Busca sem resultado
jusbrasil.com.br
28 de Maio de 2024

A implementação da LGPD no contexto laboral de pequenas e médias empresas

O dilema entre o "será que eu preciso me adequar a essa lei?" e o "ela não tem relevância o suficiente para ser levada a sério!"

Publicado por Sarah De Souza
ano passado

INTRODUÇÃO

Após ser praticamente posto contra a parede pela GDPR (General Data Protection Regulation) da União Europeia, o Brasil implementou a LGPD em seu território com um atraso significativo em relação a outros países da América do Sul, lê-se Argentina que foi uma das pioneiras na regulamentação da privacidade de dados pessoais no meio digital.

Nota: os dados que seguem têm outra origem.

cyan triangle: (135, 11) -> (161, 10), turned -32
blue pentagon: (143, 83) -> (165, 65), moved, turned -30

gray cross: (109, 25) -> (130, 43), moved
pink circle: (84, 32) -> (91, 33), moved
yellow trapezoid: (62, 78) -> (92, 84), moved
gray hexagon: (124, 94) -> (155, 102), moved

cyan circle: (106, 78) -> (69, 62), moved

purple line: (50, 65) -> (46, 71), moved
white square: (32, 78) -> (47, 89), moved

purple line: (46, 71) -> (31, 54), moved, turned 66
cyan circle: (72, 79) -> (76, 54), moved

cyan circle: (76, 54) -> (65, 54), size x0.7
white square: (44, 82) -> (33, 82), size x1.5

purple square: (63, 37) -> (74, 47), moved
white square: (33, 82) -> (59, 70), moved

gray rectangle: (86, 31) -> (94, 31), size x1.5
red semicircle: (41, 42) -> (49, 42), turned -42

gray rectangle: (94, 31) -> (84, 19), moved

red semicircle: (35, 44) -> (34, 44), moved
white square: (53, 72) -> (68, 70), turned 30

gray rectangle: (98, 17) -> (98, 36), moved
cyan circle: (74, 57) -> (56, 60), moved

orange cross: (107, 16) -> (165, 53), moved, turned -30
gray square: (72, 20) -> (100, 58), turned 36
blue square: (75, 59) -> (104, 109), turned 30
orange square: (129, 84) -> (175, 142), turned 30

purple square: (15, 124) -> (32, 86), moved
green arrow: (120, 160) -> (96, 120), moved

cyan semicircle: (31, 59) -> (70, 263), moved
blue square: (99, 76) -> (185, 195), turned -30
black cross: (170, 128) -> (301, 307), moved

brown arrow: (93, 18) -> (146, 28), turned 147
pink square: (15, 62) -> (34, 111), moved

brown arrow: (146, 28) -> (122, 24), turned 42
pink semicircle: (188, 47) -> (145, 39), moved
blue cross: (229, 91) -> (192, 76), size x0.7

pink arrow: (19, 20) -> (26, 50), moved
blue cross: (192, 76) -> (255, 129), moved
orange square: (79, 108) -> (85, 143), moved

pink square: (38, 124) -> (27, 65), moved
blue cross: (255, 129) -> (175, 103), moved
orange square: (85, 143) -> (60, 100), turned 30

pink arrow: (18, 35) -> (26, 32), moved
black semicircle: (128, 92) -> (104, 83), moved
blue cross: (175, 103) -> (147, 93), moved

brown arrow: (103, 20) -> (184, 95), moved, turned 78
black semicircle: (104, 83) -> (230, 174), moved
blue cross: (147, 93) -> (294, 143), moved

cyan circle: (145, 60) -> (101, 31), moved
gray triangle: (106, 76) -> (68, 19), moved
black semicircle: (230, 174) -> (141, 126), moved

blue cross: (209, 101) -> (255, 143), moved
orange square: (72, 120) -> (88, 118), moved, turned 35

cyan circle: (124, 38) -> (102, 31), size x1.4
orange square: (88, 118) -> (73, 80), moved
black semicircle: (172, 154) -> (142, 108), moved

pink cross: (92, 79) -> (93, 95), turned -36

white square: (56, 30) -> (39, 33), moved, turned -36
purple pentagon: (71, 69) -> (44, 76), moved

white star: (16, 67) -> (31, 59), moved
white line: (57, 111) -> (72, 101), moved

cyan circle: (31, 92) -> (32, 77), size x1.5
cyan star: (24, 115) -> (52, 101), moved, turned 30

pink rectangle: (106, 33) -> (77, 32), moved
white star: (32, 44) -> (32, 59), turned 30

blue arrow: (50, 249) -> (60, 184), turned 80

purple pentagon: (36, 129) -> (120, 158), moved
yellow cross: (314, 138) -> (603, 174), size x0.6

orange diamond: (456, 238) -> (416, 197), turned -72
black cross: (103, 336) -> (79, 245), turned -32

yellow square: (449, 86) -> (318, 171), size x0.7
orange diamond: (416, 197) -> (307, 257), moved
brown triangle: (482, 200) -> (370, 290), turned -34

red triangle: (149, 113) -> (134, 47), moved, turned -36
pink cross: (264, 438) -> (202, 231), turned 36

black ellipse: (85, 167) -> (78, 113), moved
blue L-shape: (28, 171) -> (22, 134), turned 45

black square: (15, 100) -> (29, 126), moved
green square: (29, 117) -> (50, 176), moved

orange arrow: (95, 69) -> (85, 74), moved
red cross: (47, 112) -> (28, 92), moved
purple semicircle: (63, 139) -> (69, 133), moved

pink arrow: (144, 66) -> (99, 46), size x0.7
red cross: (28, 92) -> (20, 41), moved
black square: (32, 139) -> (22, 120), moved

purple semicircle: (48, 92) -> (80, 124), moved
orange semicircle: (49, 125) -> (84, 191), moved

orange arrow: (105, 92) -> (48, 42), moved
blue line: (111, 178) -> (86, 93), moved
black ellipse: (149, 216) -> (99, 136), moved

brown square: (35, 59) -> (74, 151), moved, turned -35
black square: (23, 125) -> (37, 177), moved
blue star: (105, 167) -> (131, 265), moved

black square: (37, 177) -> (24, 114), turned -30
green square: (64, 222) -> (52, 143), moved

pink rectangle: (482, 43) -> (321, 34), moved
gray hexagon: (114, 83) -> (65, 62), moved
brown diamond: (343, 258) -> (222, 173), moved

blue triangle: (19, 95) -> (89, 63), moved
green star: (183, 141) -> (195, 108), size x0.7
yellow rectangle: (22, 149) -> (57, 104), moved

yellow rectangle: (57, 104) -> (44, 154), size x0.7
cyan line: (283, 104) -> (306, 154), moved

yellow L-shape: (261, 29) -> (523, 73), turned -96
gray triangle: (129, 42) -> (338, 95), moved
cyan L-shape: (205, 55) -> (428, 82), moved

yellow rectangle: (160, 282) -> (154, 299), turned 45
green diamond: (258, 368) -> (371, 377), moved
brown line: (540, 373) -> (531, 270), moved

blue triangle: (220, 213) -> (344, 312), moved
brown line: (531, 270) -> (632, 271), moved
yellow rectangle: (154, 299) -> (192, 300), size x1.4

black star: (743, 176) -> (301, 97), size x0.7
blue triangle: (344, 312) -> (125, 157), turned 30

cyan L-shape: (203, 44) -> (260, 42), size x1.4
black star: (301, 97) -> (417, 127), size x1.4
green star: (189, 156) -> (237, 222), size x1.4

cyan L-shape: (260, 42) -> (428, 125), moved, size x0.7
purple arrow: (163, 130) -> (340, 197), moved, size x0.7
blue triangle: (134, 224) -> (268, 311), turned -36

Como escape para não gerar barreiras econômicas, Mercosul e União Europeia fecharam um acordo de associação em 2019 objetivando a facilitação do comércio entre os dois blocos, uma vez que a evolução tecnológica avança a todo segundo, ao mesmo passo que a integração econômica e social. Dessa forma, é notável que a proteção de dados pessoais, hoje, está intrinsicamente ligada ao comércio e à troca de bens e serviços, razão pelo qual foi necessário a promoção de segurança e previsibilidade através da legislação. (UNCTAD, 2016).

Como consequência disso, em 2020 finalmente entrou em vigor no Brasil aquela que para o resto do mundo é mais uma consolidação da terceira revolução industrial, a digital, mas que para certos setores brasileiros pode ser entendida como outro conjunto de regras burocráticas, difíceis e custosas a implementar.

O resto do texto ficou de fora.